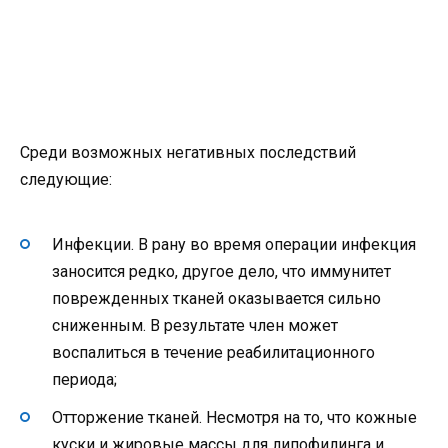
Среди возможных негативных последствий
следующие:
Инфекции. В рану во время операции инфекция
заносится редко, другое дело, что иммунитет
поврежденных тканей оказывается сильно
сниженным. В результате член может
воспалиться в течение реабилитационного
периода;
Отторжение тканей. Несмотря на то, что кожные
куски и жировые массы для липофилинга и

☆ ☆ ☆ ☆

#### What the task requires:
Return a copy of every line in the records that includes the string "тканей".

#### Exercise solution:
поврежденных тканей оказывается сильно
Отторжение тканей. Несмотря на то, что кожные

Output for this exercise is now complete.